### Exercise objective
Only lines with the word "recommend" belong in the answer; copy them from the records below.

────────────────────────────────────────

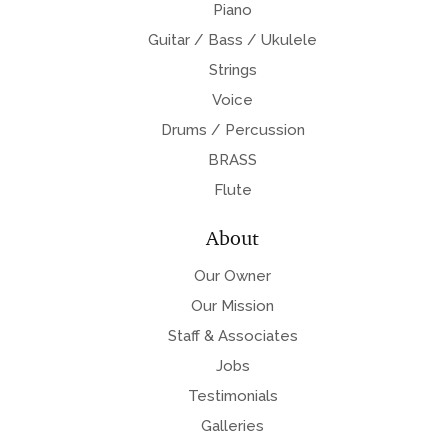
Piano
Guitar / Bass / Ukulele
Strings
Voice
Drums / Percussion
BRASS
Flute
About
Our Owner
Our Mission
Staff & Associates
Jobs
Testimonials
Galleries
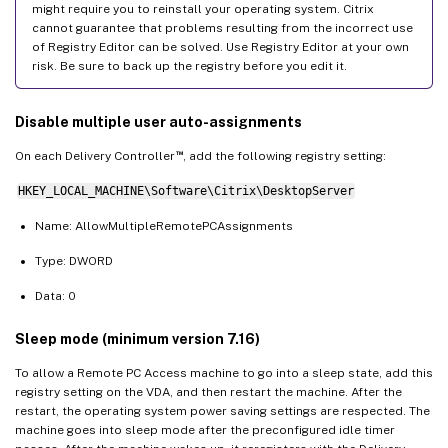
might require you to reinstall your operating system. Citrix
cannot guarantee that problems resulting from the incorrect use
of Registry Editor can be solved. Use Registry Editor at your own
risk. Be sure to back up the registry before you edit it.
Disable multiple user auto-assignments
™
On each Delivery Controller
, add the following registry setting:
HKEY_LOCAL_MACHINE\Software\Citrix\DesktopServer
Name: AllowMultipleRemotePCAssignments
Type: DWORD
Data: 0
Sleep mode (minimum version 7.16)
To allow a Remote PC Access machine to go into a sleep state, add this
registry setting on the VDA, and then restart the machine. After the
restart, the operating system power saving settings are respected. The
machine goes into sleep mode after the preconfigured idle timer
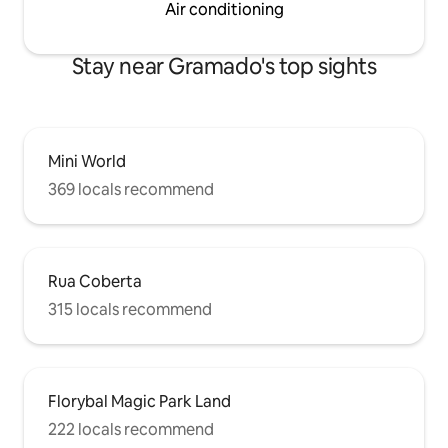
Air conditioning
Stay near Gramado's top sights
Mini World
369 locals recommend
Rua Coberta
315 locals recommend
Florybal Magic Park Land
222 locals recommend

────────────────────────────────────────

### Expected answer
369 locals recommend
315 locals recommend
222 locals recommend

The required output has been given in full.